In the security line from New York to Brussels, Kier and I had helped a nice Algerian family through security because their two children were very cranky and a bit hard to contain.  At one point their little boy escaped back through security as far as the escalator. His toddler sister smiled as he dashed free of his mothers hold and slipped under the security tape, laughing, playing a tiny air guitar and head banging to some imaginary rock band revelling in his glorious escape. Thwarted by his patient but embarrassed, shoeless father, he proceeded to throw a massive and ear shatteringly loud fit as frantic, concerned security guards surrounded the family, taking this opportunity to assert their dominance in the area of “protecting the home land”. The parents were apologetic and exhausted by the end of the endeavor and as Kier and I helped them through the line the father expressed how grateful he was to have our help. It turns out both kids had vomited all over the back of the rental car on the way to the airport and the rental company hadn’t been very understanding charging them a large fee for the “damages”. They had nothing to clean up the kids with except a few napkins and no time to change them, so to cover up the overwhelming stench of vomit they stuffed moth balls in the kids pockets and back packs! Needless to say, the smell was awful! Finally through security and on our way to the gate, the man thanked us again and said “I hope you nice people are on the same plane as us” and Kier and I went on our merry way. We boarded the plane and just as we were about to get cozy we heard a familiar tiny voice rocking out behind us…the Algerian family was right behind us on the plane!
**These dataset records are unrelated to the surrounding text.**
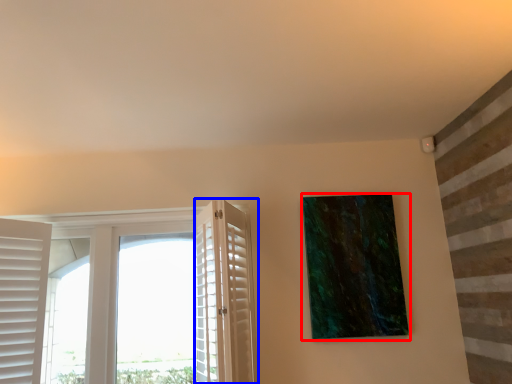 Question: Among these objects, which one is nearest to the camera, picture frame (highlighted by a red box) or screen door (highlighted by a blue box)?

Choices:
 (A) picture frame
 (B) screen door

Answer: (B) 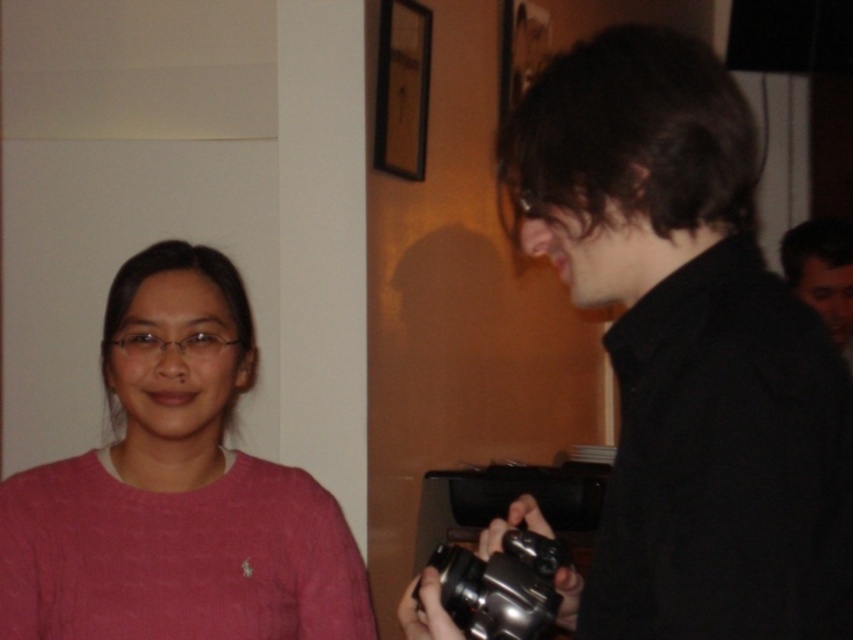 You are standing in the room and want to take a photo of the person in the pink sweater. The metallic silver camera at lower center is located at point (502, 586). Is the camera positioned in a way that it can capture the person in the pink sweater without any obstruction?

The metallic silver camera at lower center is positioned at point (502, 586), which is the lower center of the image. Since the person in the pink sweater is on the left side of the frame and the camera is at the lower center, there is no obstruction mentioned in the scene description. Therefore, the camera can likely capture the person in the pink sweater without any obstruction.

You are a photographer trying to capture a candid shot of the person on the right. Since the dark brown hair at right is blocking your view of the black matte camera at right, can you adjust your position to see both clearly?

The black matte camera at right is below the dark brown hair at right, so if you move your position slightly upwards, you can see both the dark brown hair at right and the black matte camera at right without obstruction.

You are standing in front of the scene and want to take a photo of the person in the pink sweater at left using the black matte camera at right. Can you reach the camera without moving your position?

The black matte camera at right is 26.17 inches from viewer, so yes, you can reach it without moving your position since the distance is within a comfortable arm reach. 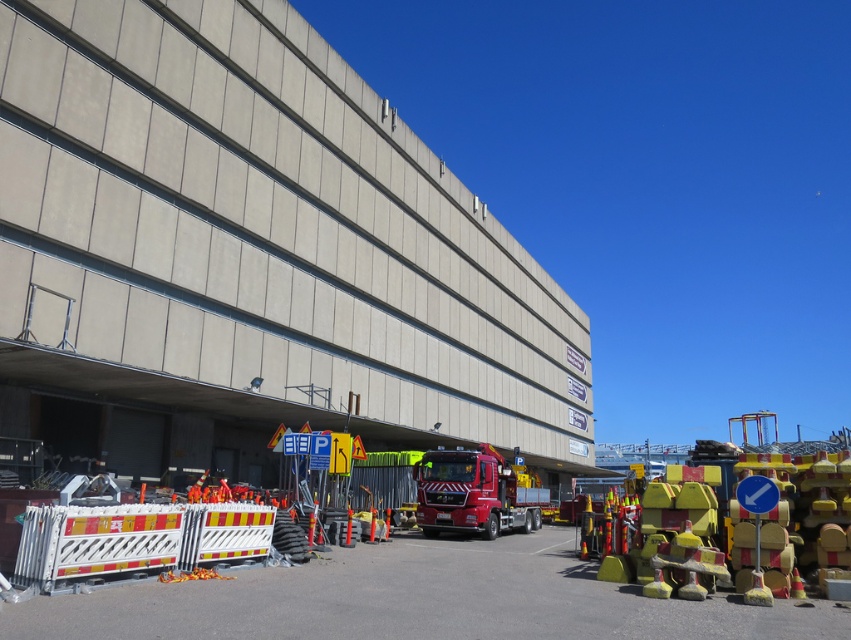 Question: Is yellow rubber cones at lower right positioned behind white plastic barricade at lower left?

Choices:
 (A) no
 (B) yes

Answer: (A)

Question: Does white plastic barricade at lower left have a smaller size compared to shiny red fire truck at center?

Choices:
 (A) no
 (B) yes

Answer: (B)

Question: Is concrete building at center positioned before white plastic barricade at lower left?

Choices:
 (A) no
 (B) yes

Answer: (A)

Question: Among these points, which one is nearest to the camera?

Choices:
 (A) (134, 525)
 (B) (463, 508)

Answer: (A)

Question: Which object is positioned farthest from the yellow rubber cones at lower right?

Choices:
 (A) concrete building at center
 (B) shiny red fire truck at center

Answer: (A)

Question: Which point appears closest to the camera in this image?

Choices:
 (A) (158, 548)
 (B) (578, 605)
 (C) (488, 508)

Answer: (B)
A few days later on a train to my first television appearance in France I became violently ill. I must have gotten bit by the awful bug that those poor kids had in the airport. It was a long few hours of violent vomiting, unmentionable bowel discomfort and disappointed, nervous, tearful moments in an absolutely disgusting typical European train bathroom with no toilet paper, water or soap. Many discarded sacrificed socks and numerous attempts to “pull it together” later, I emerged from the tragedy, walked off the train into the tv studio and performed like nothing happened…running to the bathroom at every commercial break. I still can’t forget the look on the faces of the make-up artists when I first walked in!

Visual Victoria: What is the hardest thing about being a musician?

Jessica Kilroy: Well, in my opinion, one of the hardest things about being a musician is also one of the most exciting: the constant ebb and flow of the road. The endless movement and long hours of traveling far from home can get to be tiresome and although I’m often surrounded by people, it can sometimes be very lonely. But the moments experienced between shows while in motion can be magical and are always unpredictable and ever changing.

Visual VictoriaWhen did you write your first song? What was it about?

Jessica Kilroy: I’d say I wrote my first “real” song when I was about 13 years old. The song was called “Fade Away” and was about the loss of the old self and the rebirth of the new.

Q: Who has influenced you the most in your musical career?

Jessica Kilroy: The people that have most influenced me are my parents, Joni Mitchell and my high school guitar teacher, Michael Atherton. Faith, struggle and the urgent need to express have also influenced me.

Visual Victoria: While out on the road, what do you miss most about home?

Jessica Kilroy: Silence, stillness and clean, fresh Montana water.

Visual Victoria: If someone wanted to go out on the road and asked you for advice, what would you say?

Jessica Kilroy: Know thyself. The road can be a rough place to be if a person isn’t mentally, emotionally, physically and spiritually prepared. But I encourage all musicians to simply go. It’s easier and less stressful with a plan but there’s no school like experience and no wisdom like making mistakes.